Now, however, advertisers and corporations have reinvented conspicuous consumerism. We are again to proudly display their logos and ad slogans as faithfully as professional golfers sponsored by a single sportswear company. Only now these Nike, NorthFace, and Apple logos aren’t meant to convey wealth or status; they are meant to convey that we are good people who care about making a difference in the world.
You have to hand it to them, this latest advertising gambit is pure gold.
Logos are the new black, the modern day golden calf, the ultimate rabbit’s foot by which we are to identify ourselves, one True Believer to another.
That these corporations have managed to pull this con on nation of secularists who don’t think they have religion is perhaps the biggest twist of all.
Meanwhile we live surrounded by logos which make us feel safe, self-satisfied, secure, cosseted by a benevolent universe which just provided another fancy new Mac Book and next generation wireless headphones. In Apple we trust. Amazon will deliver. One family, under Facebook, with mass-produced goods and 5G services for all. May Unilever and Nike bless us, every one.
The deities of this particular parthenon- Bezos, Zuckerberg, Dorsey; Apple, Google, Amazon, Facebook- are all well-loved by their many acolytes. Well, they would be. They’re smart enough to own quite a few influential newspapers, haven’t you heard? They invested more in the outcome of the last U.S. presidential election than the U.S. government.
With that kind of clout, who wouldn’t be popular?
And with the kinds of advertising budgets multi-national corporations have, unhampered by onerous oversight, no accountability to anyone but their shareholders and public relations managers, there is no need for these companies to actually be virtuous.

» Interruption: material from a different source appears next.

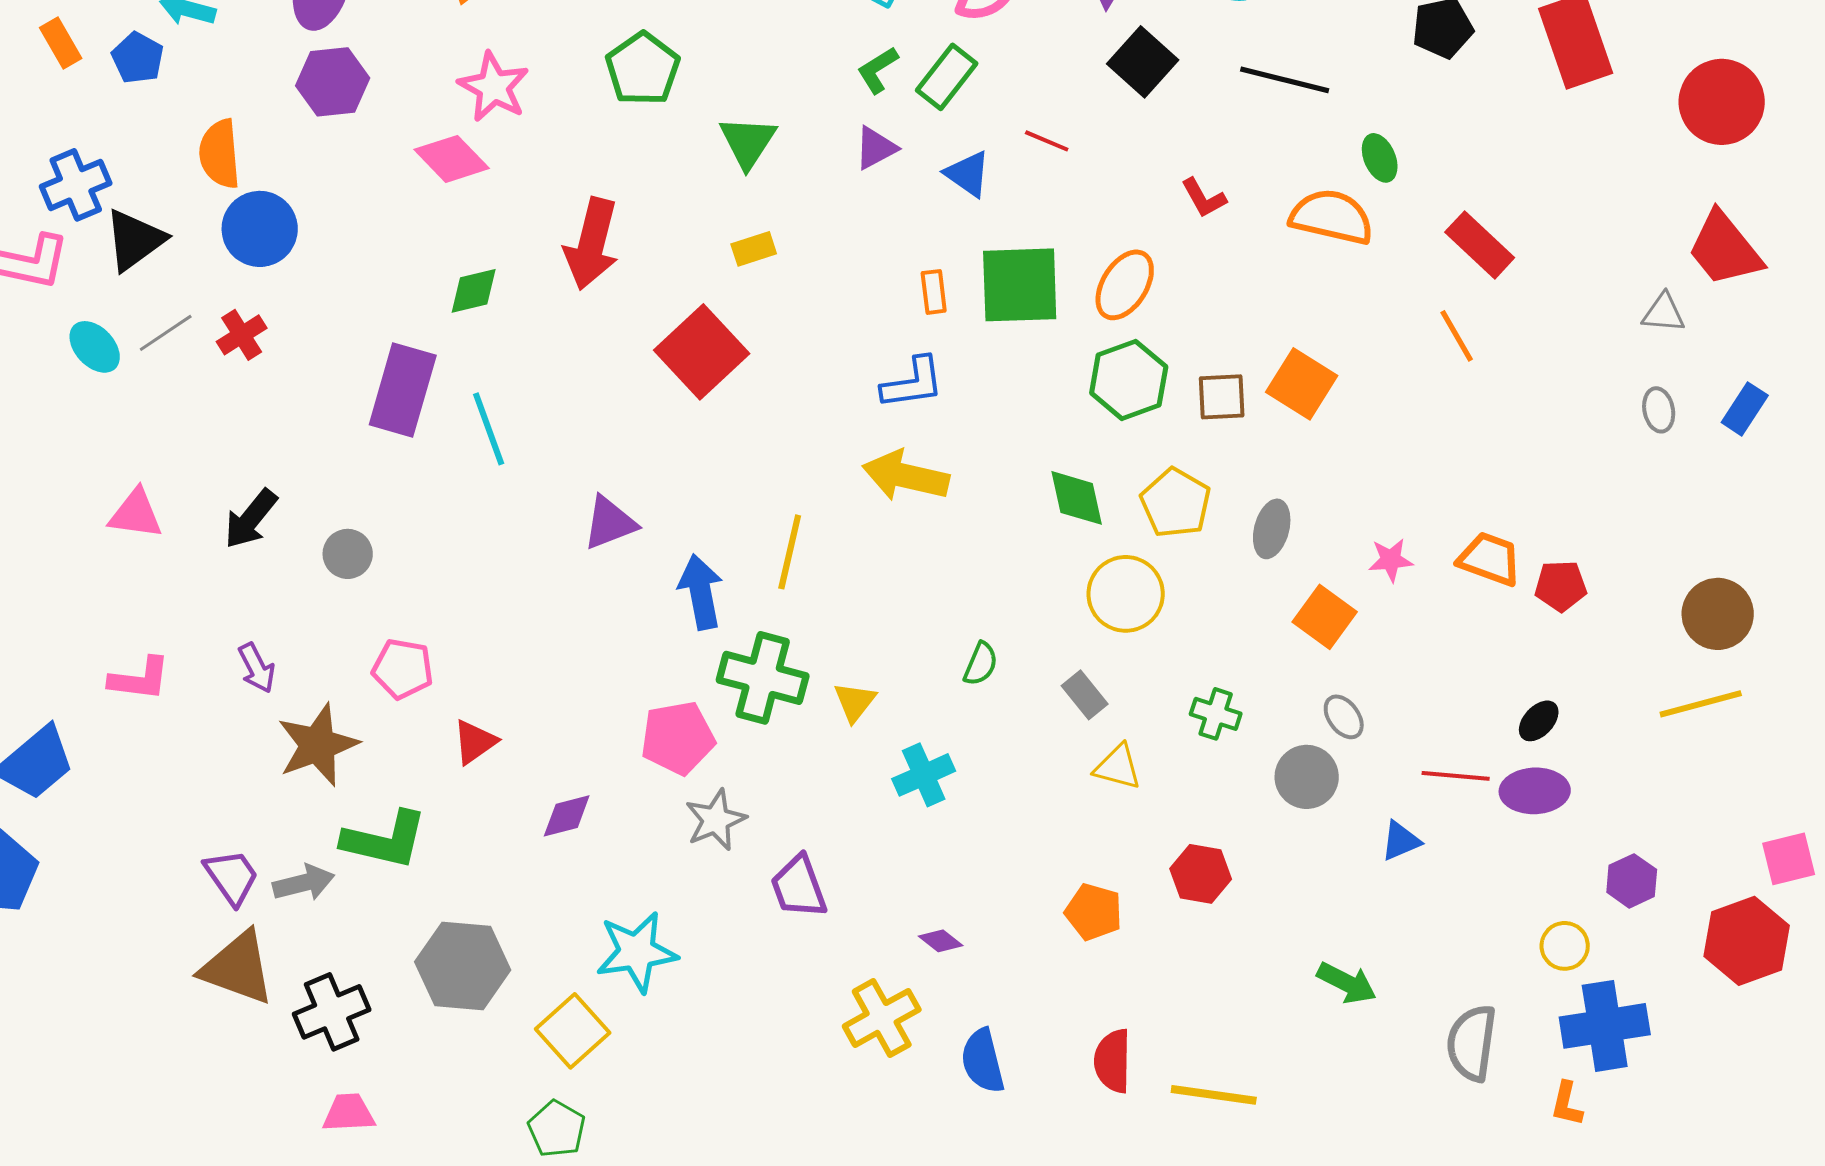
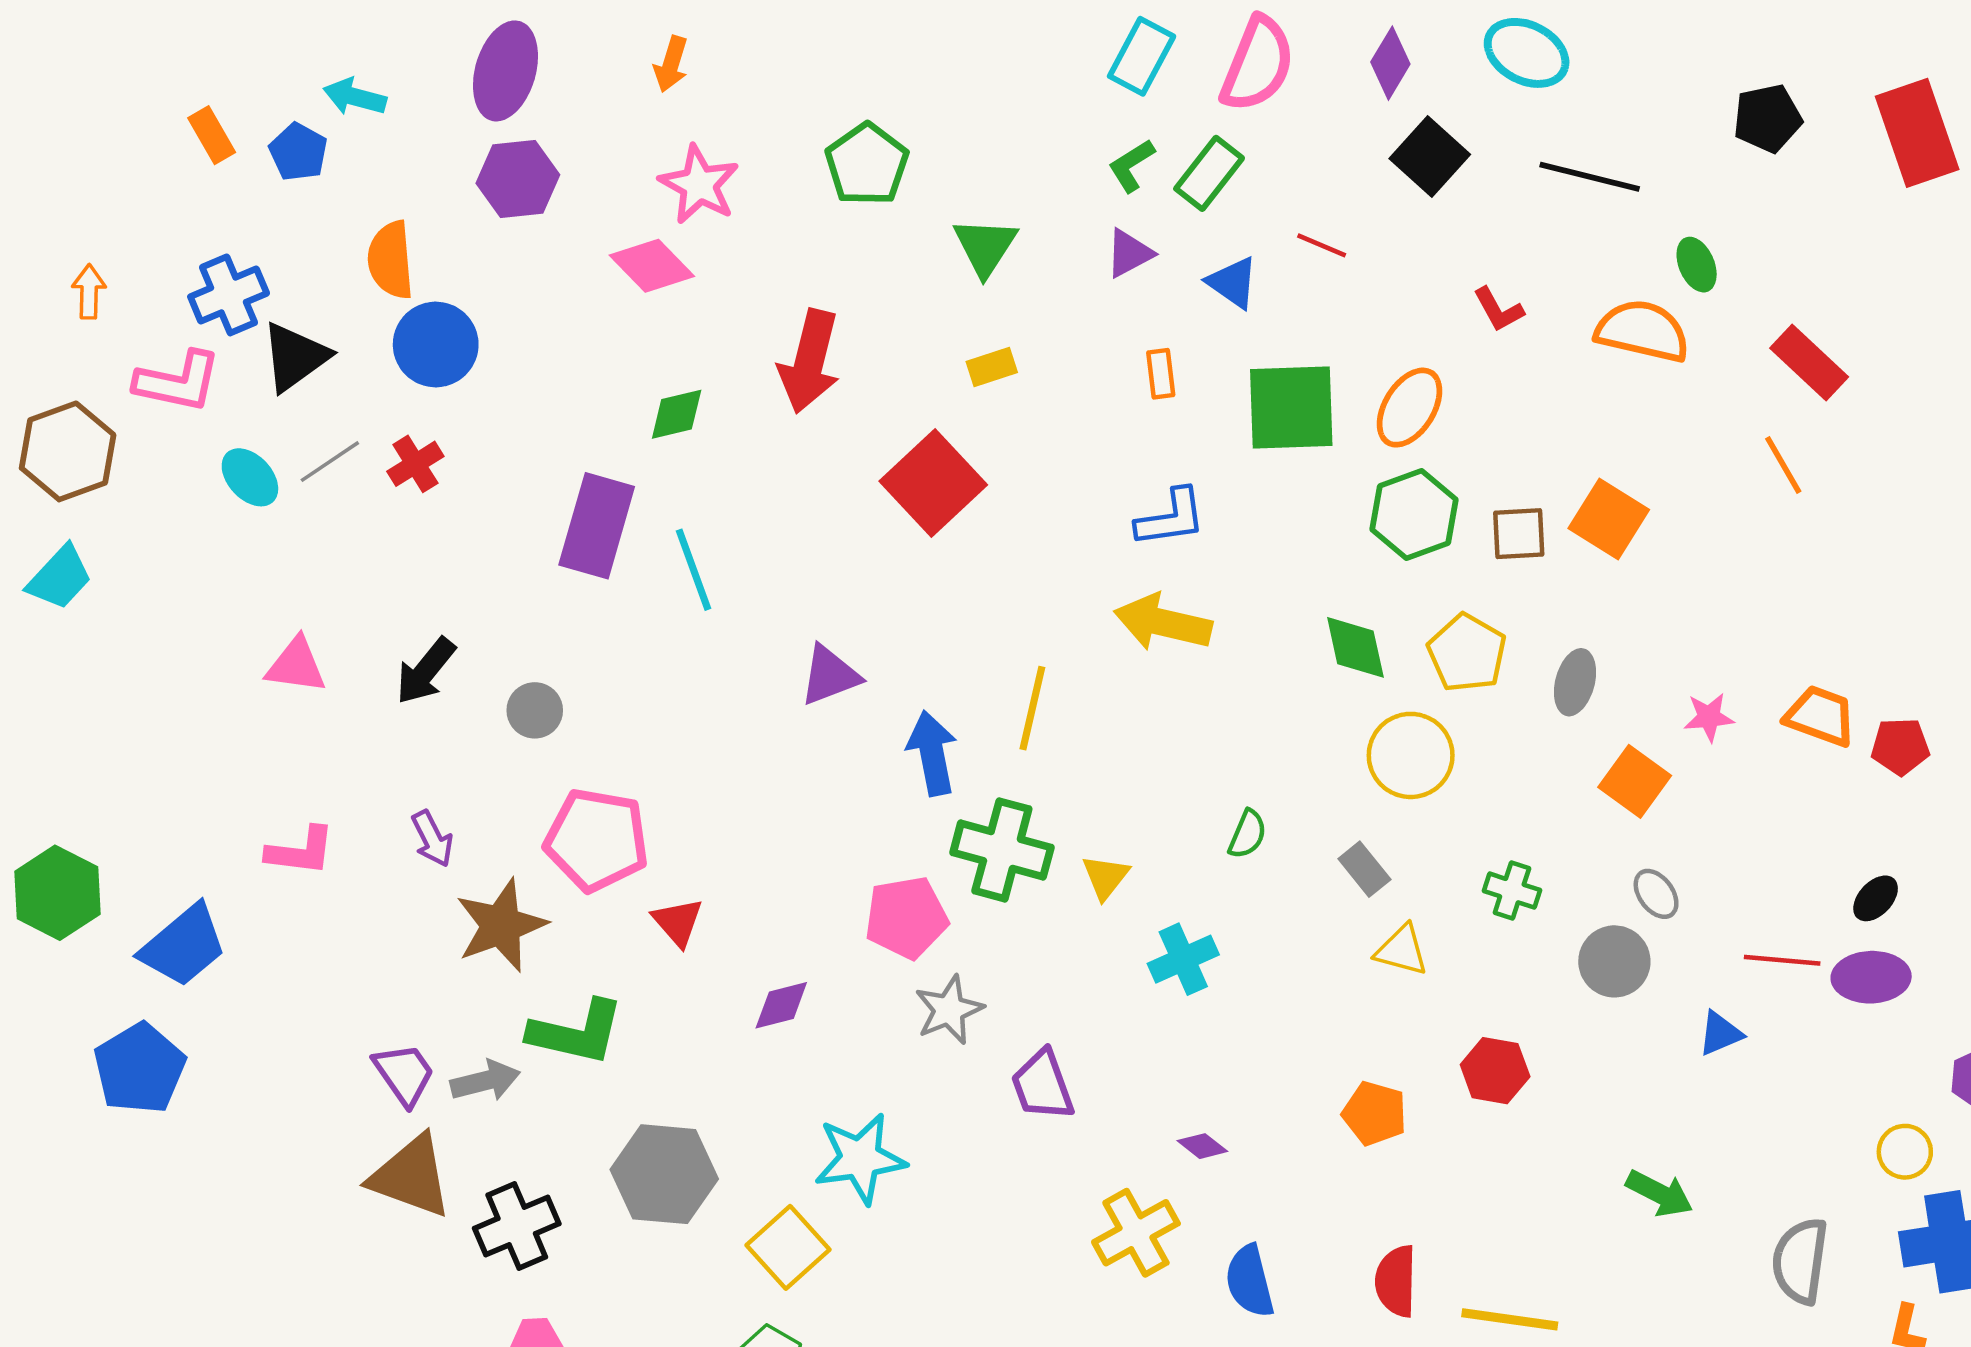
orange rectangle: (934, 292) -> (1161, 374), moved
pink pentagon: (403, 669) -> (597, 840), size x1.5
red triangle: (475, 742) -> (678, 922), turned -36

Make a feel-good commercial, launch a social justice awareness lip-service campaign, talk up “carbon offset credits” like it isn’t a total cop out, drum up a little controversy over something ultimately meaningless, maybe even a bit silly- like changing a fictional character’s famous motto from “the American way” to…something else, who cares; do nothing whatever about actual real-world problems driven by standard corporate operating procedures.
Doing something about deforestation, loss of wildlife habitat worldwide, ocean pollution, single-use plastics, fossil fuels, forced labor, unfair trade practices, and the exploitation of emerging nations would be hard- and expensive for these companies. Making commercials is easy.
Talk is cheap.
Offering fake absolution via logo is better than cheap; it’s profitable.